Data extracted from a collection
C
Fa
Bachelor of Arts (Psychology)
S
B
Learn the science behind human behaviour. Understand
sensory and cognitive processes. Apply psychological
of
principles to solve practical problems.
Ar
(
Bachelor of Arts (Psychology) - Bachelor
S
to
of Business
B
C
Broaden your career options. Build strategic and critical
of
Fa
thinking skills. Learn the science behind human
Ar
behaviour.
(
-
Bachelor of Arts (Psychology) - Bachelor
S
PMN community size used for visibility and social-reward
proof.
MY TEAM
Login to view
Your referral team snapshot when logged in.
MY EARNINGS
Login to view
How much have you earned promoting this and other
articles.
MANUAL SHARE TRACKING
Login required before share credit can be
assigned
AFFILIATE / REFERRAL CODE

==

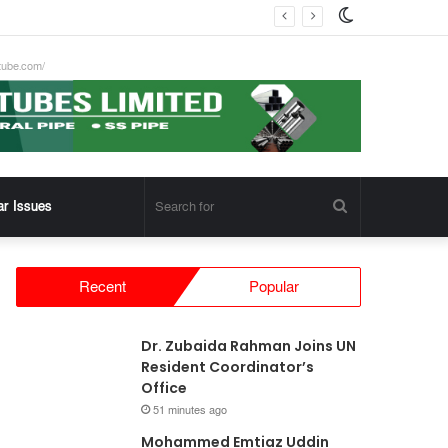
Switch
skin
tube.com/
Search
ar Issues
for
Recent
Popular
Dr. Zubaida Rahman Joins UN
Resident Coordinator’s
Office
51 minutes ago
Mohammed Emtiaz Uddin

What is being asked:
Exactly how many lines of the data include the word "human"? Reply with that number only.

Reply:
2